• '18 '17 '16 '11 Moderator

    I used quotes because I am referring to the morons working for the national news networks, and not for real investment firms.

    How long have I heard all the doomspeak about the markets being bad.  About how we should divest ourselves of the dollar and run to the Yen or the Euro!

    Well, I decided to run the numbers.  From 2001 to today, in Quicken for my stocks and holdings.

    Gold, considered very conservative investment since it is worth something in every culture: 300% increase in value.  Very nice.
    Oil: 700% increase in value!!!
    Hearing Aids: 1050% increase in value!!!
    Ethanol: 800% increase in value!
    Aluminum/Recycling: 250% increase in value!

    None of my investments have been down for any significant period of time.  Either I am the worlds best investor or maybe the market isn’t as bad as it is being portrayed?  BTW, I am surprised by my hearing aid investment, since I put money in a penny stock and expected to lose it all.  Glad I didnt!  Gold was supposed to be my safety net, but it appears I should have just put that into other things (bummer since a majority of my investments were moved to gold just before the dot.com bust of 2000.)

    What do you like to invest in?  Let’s keep it on investments and not in politics.

    What do you guys think about pawn shops?  hearing aids? Oil?  Gold?  Cars?  Coffee?  tea?  etc?  What is your hot item?  Do you like a specific company?

    For instance, a few of my companies suck.  Johnson and Johnson has been a dog for a while.  Walgreens too.  But in the long run I hope they stabilize the potential losses.

  • '18 '17 '16 '11 Moderator

    I should mention, some of those were penny stocks now worth Dollars.  But that’s not really all that relevant.  Some of them were $70 stocks worth more (some less, briefly) too.  Percentage is what i’m looking at.  You don’t buy a mortgage on the $$$ of the loan as much as the % of the loan.

  • I have done very well in the Pacific Rim.

    With China’s continued economic growth (despite the bad toothpaste and lead coated toys), and the fact that their currency is pegged to the dollar keeps those investments pretty stable…  it means that it is only the stock type risk instead of also adding currency exchange fluctuations.

    I have also done well with small and mid caps.  Blue Chips have been pretty flat, and penny stocks tend to be a bit problematic with the large number of “pump and dump” schemes that have been going on in recent years.

  • '18 '17 '16 '11 Moderator

    None of my investments are in China.  I have some in Germany and England, but those are mostly mutual funds and I’m not counting those as actual “stocks” because I don’t control what they invest in.

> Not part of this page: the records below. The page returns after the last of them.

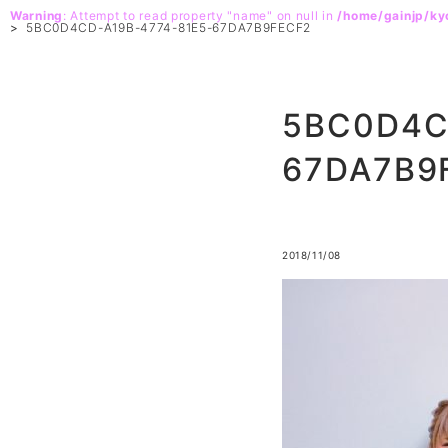
Warning
: Attempt to read property "name" on null in
/home/gainjp/k
>
5BC0D4CD-A19B-4774-81E5-67DA7B9FECF2
5BC0D4C
67DA7B9
2018/11/08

    Anyway, yea, my large cap funds seem to have averaged down 2% but my investments in them are only 10% of my portfolio.  Small caps make up the majority and they’ve been doing fracking awesome since Jan 2001 when I started investing.  A few bad months, but over all, the good have far out weighed the bad.

    I just don’t understand the talking heads saying the economy is in the toilet and we should dump our US holdings and run for China/Europe.  Why?  My worst month I lost $200ish and my best month I made $2k-$3kish.  I just don’t get what they are seeing.  I’ve yet to have any real issues.  Sure, losing $200 sucked, but that was my own fault for being invested in Lowes instead of something not so skittish like McDonald’s or Coca Cola.

  • They are probably just too early in their prediction. Some people change their tune at the drop of a hat - doesn’t mean they are wrong about future circumstances, but maybe over panicky right now? O_o? I know so little about the stock market -_-

  • '18 '17 '16 '11 Moderator

    Well, Bean, I might agree with you except that they’ve been “panicky” for over 6 years now with no real evidence to support their panic.

    So one has to wonder if these guys have degrees only, or if they actually know what they are talking about?

  • Canada, East Europe, Ireland . . . .
    Pharma, resource/energy, financial companies.
    Double didget over 12 months as of days after the market correction.
    Oh yeah - real estate - 50% in 3 years.

  • '18 '17 '16 '11 Moderator

    Woot, go CC!

    I think it’s more a matter of chosing your industries and your companies right now, not just blindly investing in tech sector like it was in the 90s.  That means people have to work to make their money grow and they are not choosing to do the work.  Thus their money is shrinking and thus they are claiming it’s an aweful bear market!

    I know I’ve taken a wash on a few stocks because I screwed up on my homework.  But it was not the market’s fault, it was my fault for believing the wrong set of data.  I’ve also made a killing on some WAG stocks (Wild Assed Guesses).